Intanto: butta nel cesso tutto il lancinante contrasto fra la vita di un popolo in pace con se stesso e in piena armonia con la natura, ignaro di essere schiavo di una potenza straniera… e la realtà dello stato di illibertà nel quale, appunto, non si accorge di vivere, a differenza dei pochi (Tell, Melcthal) che soffrono per tale stato di illibertà.

Invece la Muti, mandando in vacca tutta l’evocazione panica della Natura, cosa ci mostra (scene di Alessandro Camera, costumi di Ursula Patzak e luci di Vincent Longuemare)? Nibelheim (!!!)

Ispirandosi esplicitamente a Metropolis di Fritz Lang (1927) la Muti cucina un minestrone in cui il tema (unico e perfettamente delineato nel soggetto schilleriano tradotto in libretto da de Jouy e Bis) della lotta di liberazione nazionale contro l’occupante straniero (tema tipicamente romantico e pre-risorgimentale) viene indebitamente mescolato con quello (moderno e tuttora attuale) dello sfruttamento capitalistico di masse proletarie. Due temi che non possono stare insieme, come ci insegna la Storia, che ci dice che le lotte dell’800 di liberazione nazionale da gioghi stranieri (di cui la medievale vicenda del Tell è una remota ascendenza) non ebbero per protagonista le classi proletarie, ma la borghesia capitalistica alleata con sovrani costituzionali! (In Italia, il quartetto Vittorio Emanuele II, Camillo Cavour, Giuseppe Mazzini e Giuseppe Garibaldi. Operai, proletari?)  

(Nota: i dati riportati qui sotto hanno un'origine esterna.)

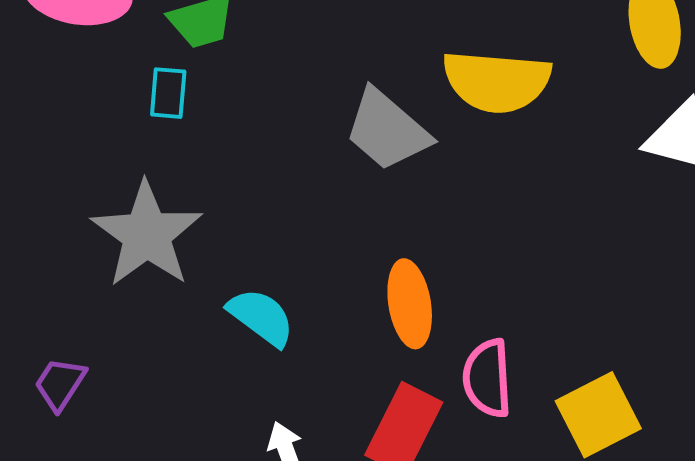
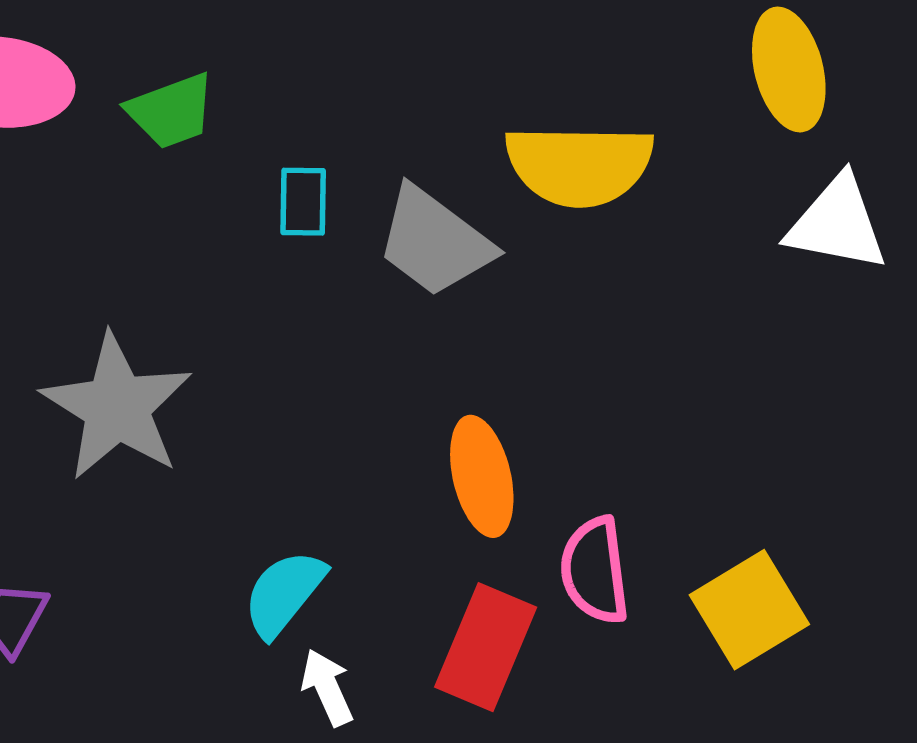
cyan rectangle: (168, 93) -> (303, 202), moved
cyan semicircle: (261, 317) -> (284, 593), moved, turned -84

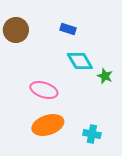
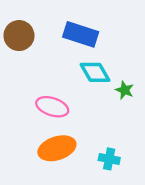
blue rectangle: (68, 29) -> (81, 34), size x1.8

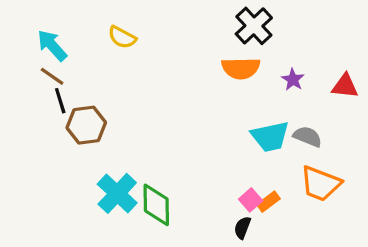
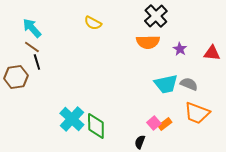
yellow semicircle: (122, 37) -> (93, 23), moved
brown hexagon: (86, 125) -> (16, 77), moved
black semicircle: (242, 228) -> (140, 142), moved

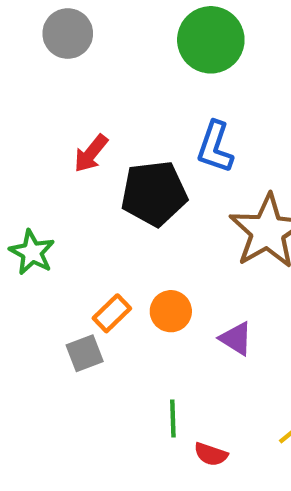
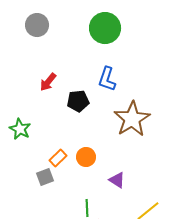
black pentagon: (154, 193) -> (78, 101), size x0.7
purple triangle: (236, 339) -> (117, 180), moved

Nel 2013 a Pesaro Graham Vick aveva scelto di proporci il Tell proprio nello scenario della lotta di classe: un’idea che personalmente ho stigmatizzato, ma almeno aveva il pregio di essere presentata con grande coerenza e non faceva a pugni con la presenza immanente della Natura, tanto cara – per restare a questa produzione – al Concertatore, e che qui invece si perde irrimediabilmente.

Basterebbe tutto ciò a liquidare questa proposta come fallimentare. Ma poi ci sono, a dimostrazione della desolante mancanza di idee precise della regista, le mille stupide trovate, disseminate a piene mani lungo le 4 ore (nette) dello spettacolo: gli incappucciati del KKK, le tre spose felici quasi stuprate dai mariti nella prima notte di nozze e poi (passo a sei) bistrattate dagli occupanti; il povero Melcthal che nel second’atto viene ripresentato appeso ad una croce e attorniato dalle tre spose ormai usucapite dagli occupanti; un enorme scheletro d’albero (dal quale Gesler dovrebbe cogliere la mela!); le coreografie (Silvia Giordano) che avrebbero indotto gli amiconi del Jockey Club parigino a far dimettere il soprintendente dell’Académie Royale de Musique! Il tutto culminato nella scena finale con generale smutandamento delle masse proletarie!   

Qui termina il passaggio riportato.